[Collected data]
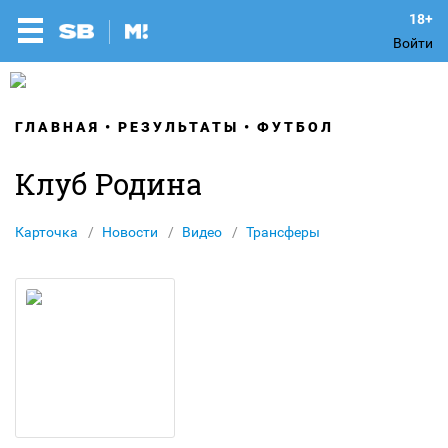
Войти
ГЛАВНАЯ
РЕЗУЛЬТАТЫ
ФУТБОЛ
Клуб Родина
Карточка
Новости
Видео
Трансферы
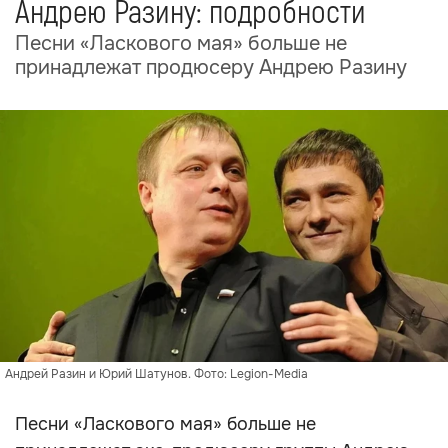
Андрею Разину: подробности
Песни «Ласкового мая» больше не
принадлежат продюсеру Андрею Разину
Андрей Разин и Юрий Шатунов. Фото: Legion-Media
Песни «Ласкового мая» больше не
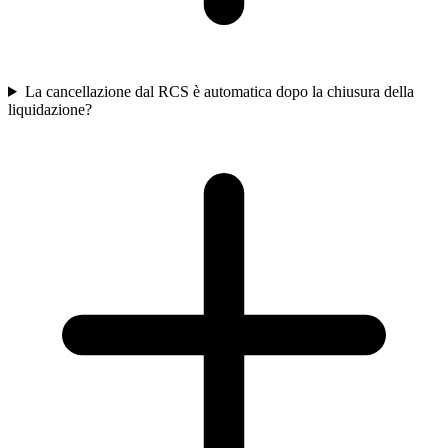
La cancellazione dal RCS è automatica dopo la chiusura della
liquidazione?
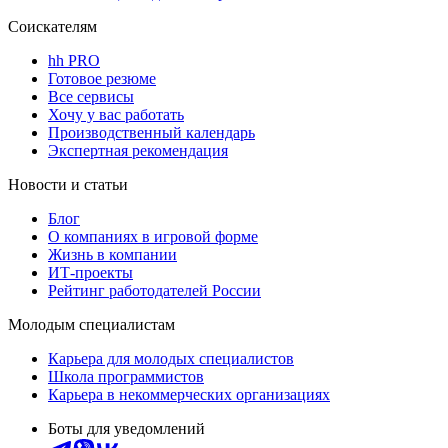
Соискателям
hh PRO
Готовое резюме
Все сервисы
Хочу у вас работать
Производственный календарь
Экспертная рекомендация
Новости и статьи
Блог
О компаниях в игровой форме
Жизнь в компании
ИТ-проекты
Рейтинг работодателей России
Молодым специалистам
Карьера для молодых специалистов
Школа программистов
Карьера в некоммерческих организациях
Боты для уведомлений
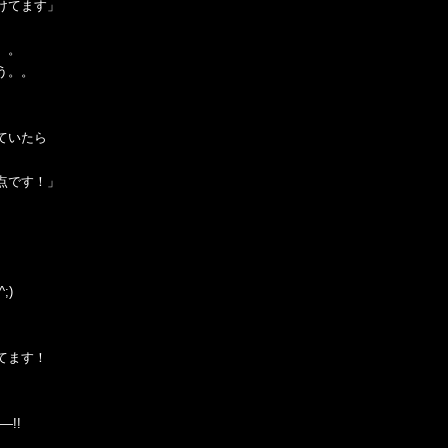
けてます」
。。
う。。
ていたら
点です！」
;)
てます！
―!!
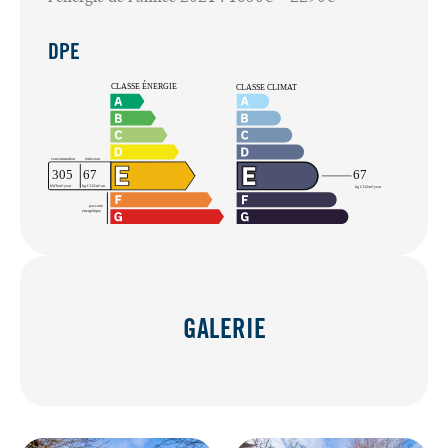
DPE
GALERIE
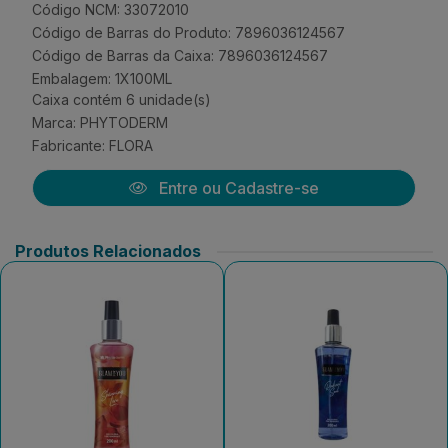
Código NCM: 33072010
Código de Barras do Produto: 7896036124567
Código de Barras da Caixa: 7896036124567
Embalagem: 1X100ML
Caixa contém 6 unidade(s)
Marca:
PHYTODERM
Fabricante:
FLORA
Entre ou Cadastre-se
Produtos Relacionados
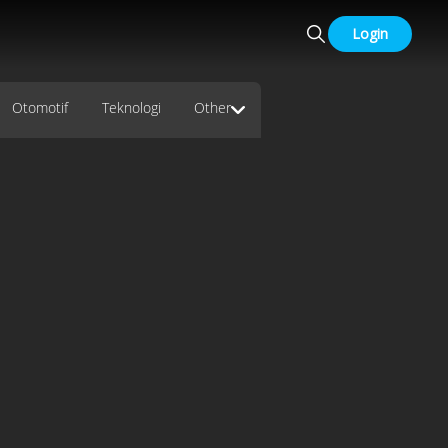
Login
Otomotif
Teknologi
Other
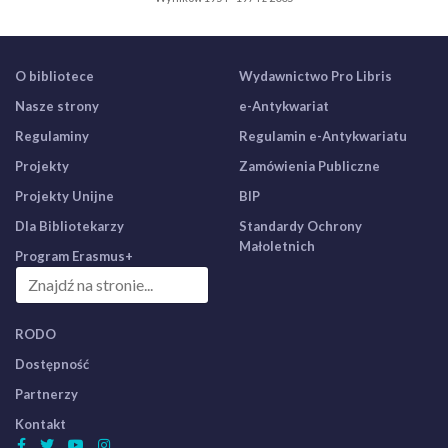
O bibliotece
Wydawnictwo Pro Libris
Nasze strony
e-Antykwariat
Regulaminy
Regulamin e-Antykwariatu
Projekty
Zamówienia Publiczne
Projekty Unijne
BIP
Dla Bibliotekarzy
Standardy Ochrony
Małoletnich
Program Erasmus+
RODO
Dostępność
Partnerzy
Kontakt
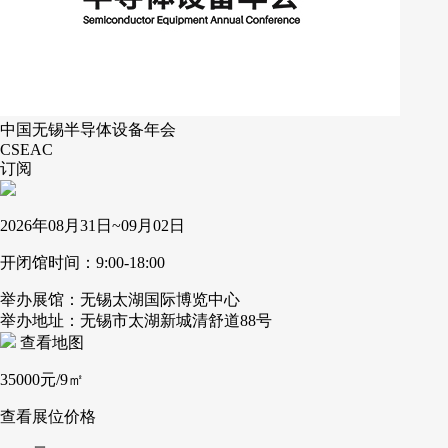
中国无锡半导体设备年会
CSEAC
订阅
2026年08月31日~09月02日
开闭馆时间：9:00-18:00
举办展馆：无锡太湖国际博览中心
举办地址：无锡市太湖新城清舒道88号
查看地图
35000
元/9㎡
查看展位价格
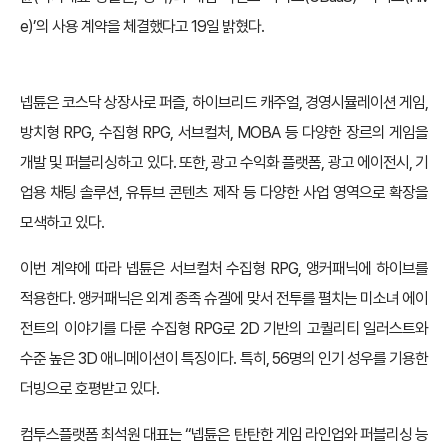
e)’의 사용 계약을 체결했다고 19일 밝혔다.
넵튠은 코스닥 상장사로 퍼즐, 하이브리드 캐주얼, 경영시뮬레이션 게임,
방치형 RPG, 수집형 RPG, 서브컬처, MOBA 등 다양한 장르의 게임을
개발 및 퍼블리싱하고 있다. 또한, 광고 수익화 플랫폼, 광고 에이전시, 기
업용 채팅 솔루션, 유튜브 콘텐츠 제작 등 다양한 사업 영역으로 확장을
모색하고 있다.
이번 계약에 따라 넵튠은 서브컬처 수집형 RPG, 앵커패닉에 하이브를
적용한다. 앵커패닉은 외계 종족 슈겔에 맞서 전투를 펼치는 미소녀 에이
전트의 이야기를 다룬 수집형 RPG로 2D 기반의 고퀄리티 일러스트와
수준 높은 3D 애니메이션이 특징이다. 특히, 56명의 인기 성우를 기용한
더빙으로 호평받고 있다.
컴투스플랫폼 최석원 대표는 “넵튠은 탄탄한 게임 라인업와 퍼블리싱 능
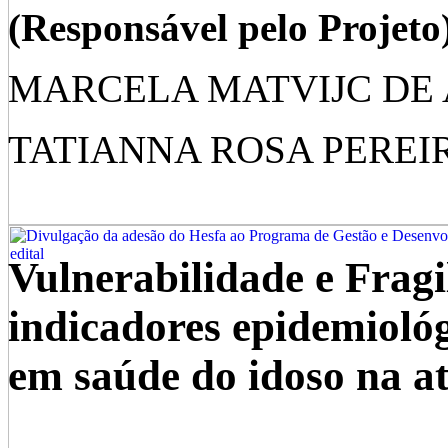
(Responsável pelo Projeto
MARCELA MATVIJC DE
TATIANNA ROSA PEREI
Vulnerabilidade e Fragi
indicadores epidemioló
em saúde do idoso na a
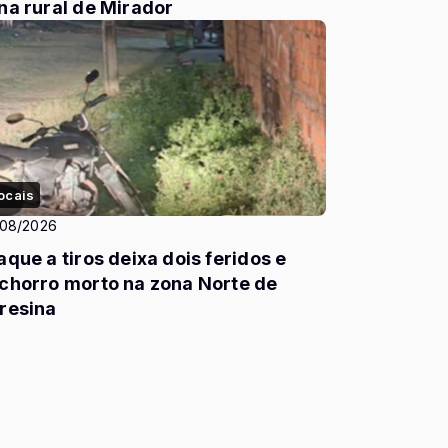
na rural de Mirador
ocais
/08/2026
aque a tiros deixa dois feridos e
chorro morto na zona Norte de
resina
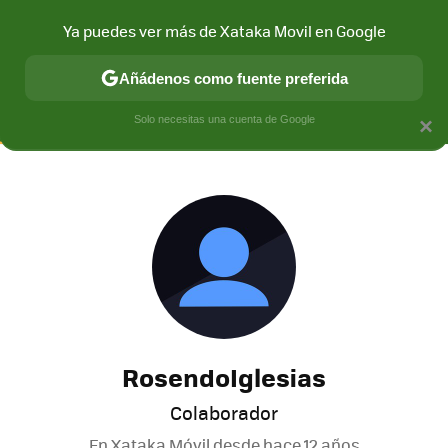
Ya puedes ver más de Xataka Movil en Google
CONECTIVIDAD
MÓVIL Y SOCIEDAD
APLICACIONES
COM
Añádenos como fuente preferida
Solo necesitas una cuenta de Google
×
RosendoIglesias
Colaborador
En Xataka Móvil desde
hace 12 años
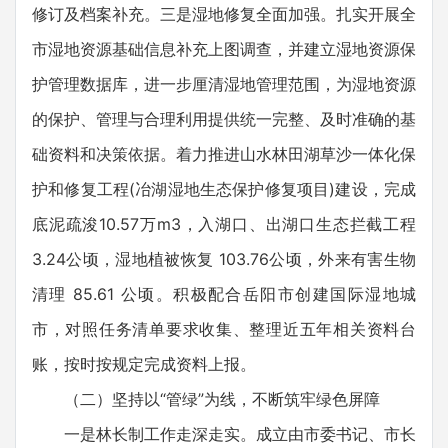
修订及档案补充。三是湿地修复全面加强。扎实开展全
市湿地资源基础信息补充上图调查，并建立湿地资源保
护管理数据库，进一步厘清湿地管理范围，为湿地资源
的保护、管理与合理利用提供统一完整、及时准确的基
础资料和决策依据。着力推进山水林田湖草沙一体化保
护和修复工程(冶湖湿地生态保护修复项目)建设，完成
底泥疏浚10.57万m3，入湖口、出湖口生态拦截工程
3.24公顷，湿地植被恢复 103.76公顷，外来有害生物
清理 85.61 公顷。积极配合岳阳市创建国际湿地城
市，对照任务清单要求收集、整理近五年相关资料台
账，按时按规定完成资料上报。
（二）坚持以“管绿”为线，不断筑牢绿色屏障
一是林长制工作走深走实。成立由市委书记、市长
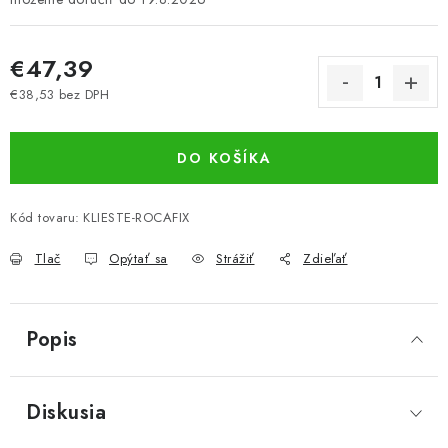
€47,39
€38,53 bez DPH
Jednotková cena:
DO KOŠÍKA
Kód tovaru:
KLIESTE-ROCAFIX
Tlač
Opýtať sa
Strážiť
Zdieľať
Popis
Diskusia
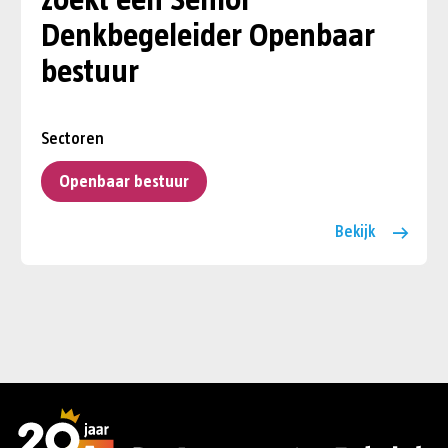
zoekt een Senior
Denkbegeleider Openbaar
bestuur
Sectoren
Openbaar bestuur
Bekijk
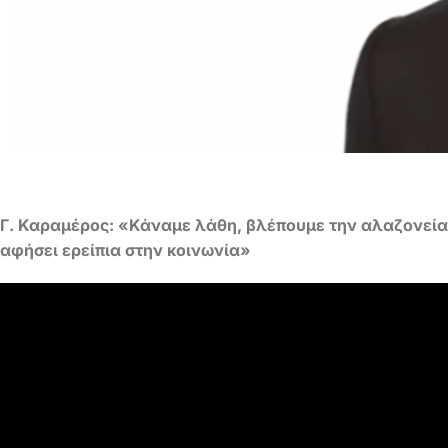
Γ. Καραμέρος: «Κάναμε λάθη, βλέπουμε την αλαζονεία 
αφήσει ερείπια στην κοινωνία»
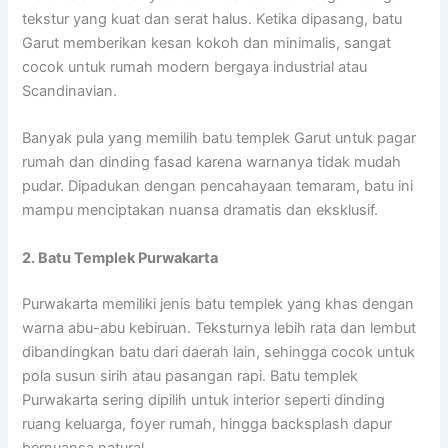
tekstur yang kuat dan serat halus. Ketika dipasang, batu
Garut memberikan kesan kokoh dan minimalis, sangat
cocok untuk rumah modern bergaya industrial atau
Scandinavian.
Banyak pula yang memilih batu templek Garut untuk pagar
rumah dan dinding fasad karena warnanya tidak mudah
pudar. Dipadukan dengan pencahayaan temaram, batu ini
mampu menciptakan nuansa dramatis dan eksklusif.
2. Batu Templek Purwakarta
Purwakarta memiliki jenis batu templek yang khas dengan
warna abu-abu kebiruan. Teksturnya lebih rata dan lembut
dibandingkan batu dari daerah lain, sehingga cocok untuk
pola susun sirih atau pasangan rapi. Batu templek
Purwakarta sering dipilih untuk interior seperti dinding
ruang keluarga, foyer rumah, hingga backsplash dapur
bernuansa natural.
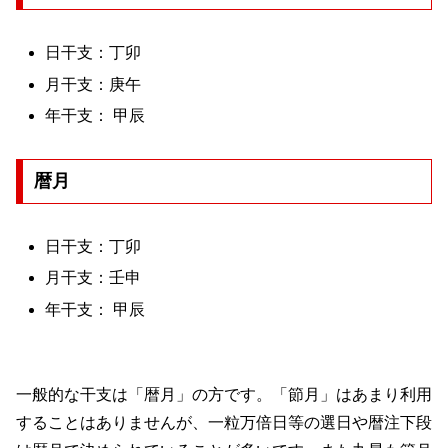
日干支：丁卯
月干支：庚午
年干支： 甲辰
暦月
日干支：丁卯
月干支：壬申
年干支： 甲辰
一般的な干支は「暦月」の方です。「節月」はあまり利用
することはありませんが、一粒万倍日等の選日や暦注下段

* WORK TO BE COMPLETED *
From the first line to the last, output the records exactly without pictures.

* RESULT OF THE TASK *
Войти
ГЛАВНАЯ
РЕЗУЛЬТАТЫ
ФУТБОЛ
Клуб Родина
Карточка
Новости
Видео
Трансферы
Андрею Разину: подробности
Песни «Ласкового мая» больше не
принадлежат продюсеру Андрею Разину
Андрей Разин и Юрий Шатунов. Фото: Legion-Media
Песни «Ласкового мая» больше не
La cancellazione dal RCS è automatica dopo la chiusura della
liquidazione?
Соискателям
hh PRO
Готовое резюме
Все сервисы
Хочу у вас работать
Производственный календарь
Экспертная рекомендация
Новости и статьи
Блог
О компаниях в игровой форме
Жизнь в компании
ИТ-проекты
Рейтинг работодателей России
Молодым специалистам
Карьера для молодых специалистов
Школа программистов
Карьера в некоммерческих организациях
Боты для уведомлений
けてます」
。。
う。。
ていたら
点です！」
;)
てます！
―!!
DPE
GALERIE
Código NCM: 33072010
Código de Barras do Produto: 7896036124567
Código de Barras da Caixa: 7896036124567
Embalagem: 1X100ML
Caixa contém 6 unidade(s)
Marca:
PHYTODERM
Fabricante:
FLORA
Entre ou Cadastre-se
Produtos Relacionados
Login
Otomotif
Teknologi
Other
O bibliotece
Wydawnictwo Pro Libris
Nasze strony
e-Antykwariat
Regulaminy
Regulamin e-Antykwariatu
Projekty
Zamówienia Publiczne
Projekty Unijne
BIP
Dla Bibliotekarzy
Standardy Ochrony
Małoletnich
Program Erasmus+
RODO
Dostępność
Partnerzy
Kontakt
中国无锡半导体设备年会
CSEAC
订阅
2026年08月31日~09月02日
开闭馆时间：9:00-18:00
举办展馆：无锡太湖国际博览中心
举办地址：无锡市太湖新城清舒道88号
查看地图
35000
元/9㎡
查看展位价格
e)’의 사용 계약을 체결했다고 19일 밝혔다.
넵튠은 코스닥 상장사로 퍼즐, 하이브리드 캐주얼, 경영시뮬레이션 게임,
방치형 RPG, 수집형 RPG, 서브컬처, MOBA 등 다양한 장르의 게임을
개발 및 퍼블리싱하고 있다. 또한, 광고 수익화 플랫폼, 광고 에이전시, 기
업용 채팅 솔루션, 유튜브 콘텐츠 제작 등 다양한 사업 영역으로 확장을
모색하고 있다.
이번 계약에 따라 넵튠은 서브컬처 수집형 RPG, 앵커패닉에 하이브를
적용한다. 앵커패닉은 외계 종족 슈겔에 맞서 전투를 펼치는 미소녀 에이
전트의 이야기를 다룬 수집형 RPG로 2D 기반의 고퀄리티 일러스트와
수준 높은 3D 애니메이션이 특징이다. 특히, 56명의 인기 성우를 기용한
더빙으로 호평받고 있다.
컴투스플랫폼 최석원 대표는 “넵튠은 탄탄한 게임 라인업와 퍼블리싱 능
(Responsável pelo Projeto
MARCELA MATVIJC DE
TATIANNA ROSA PEREI
Vulnerabilidade e Fragi
indicadores epidemioló
em saúde do idoso na a
na rural de Mirador
ocais
/08/2026
aque a tiros deixa dois feridos e
chorro morto na zona Norte de
resina
Ya puedes ver más de Xataka Movil en Google
CONECTIVIDAD
MÓVIL Y SOCIEDAD
APLICACIONES
COM
Añádenos como fuente preferida
Solo necesitas una cuenta de Google
×
RosendoIglesias
Colaborador
En Xataka Móvil desde
hace 12 años
修订及档案补充。三是湿地修复全面加强。扎实开展全
市湿地资源基础信息补充上图调查，并建立湿地资源保
护管理数据库，进一步厘清湿地管理范围，为湿地资源
的保护、管理与合理利用提供统一完整、及时准确的基
础资料和决策依据。着力推进山水林田湖草沙一体化保
护和修复工程(冶湖湿地生态保护修复项目)建设，完成
底泥疏浚10.57万m3，入湖口、出湖口生态拦截工程
3.24公顷，湿地植被恢复 103.76公顷，外来有害生物
清理 85.61 公顷。积极配合岳阳市创建国际湿地城
市，对照任务清单要求收集、整理近五年相关资料台
账，按时按规定完成资料上报。
（二）坚持以“管绿”为线，不断筑牢绿色屏障
一是林长制工作走深走实。成立由市委书记、市长
€47,39
€38,53 bez DPH
Jednotková cena:
DO KOŠÍKA
Kód tovaru:
KLIESTE-ROCAFIX
Tlač
Opýtať sa
Strážiť
Zdieľať
Popis
Diskusia
zoekt een Senior
Denkbegeleider Openbaar
bestuur
Sectoren
Openbaar bestuur
Bekijk
Γ. Καραμέρος: «Κάναμε λάθη, βλέπουμε την αλαζονεία 
αφήσει ερείπια στην κοινωνία»
tekstur yang kuat dan serat halus. Ketika dipasang, batu
Garut memberikan kesan kokoh dan minimalis, sangat
cocok untuk rumah modern bergaya industrial atau
Scandinavian.
Banyak pula yang memilih batu templek Garut untuk pagar
rumah dan dinding fasad karena warnanya tidak mudah
pudar. Dipadukan dengan pencahayaan temaram, batu ini
mampu menciptakan nuansa dramatis dan eksklusif.
2. Batu Templek Purwakarta
Purwakarta memiliki jenis batu templek yang khas dengan
warna abu-abu kebiruan. Teksturnya lebih rata dan lembut
dibandingkan batu dari daerah lain, sehingga cocok untuk
pola susun sirih atau pasangan rapi. Batu templek
Purwakarta sering dipilih untuk interior seperti dinding
ruang keluarga, foyer rumah, hingga backsplash dapur
bernuansa natural.
日干支：丁卯
月干支：庚午
年干支： 甲辰
暦月
日干支：丁卯
月干支：壬申
年干支： 甲辰
一般的な干支は「暦月」の方です。「節月」はあまり利用
することはありませんが、一粒万倍日等の選日や暦注下段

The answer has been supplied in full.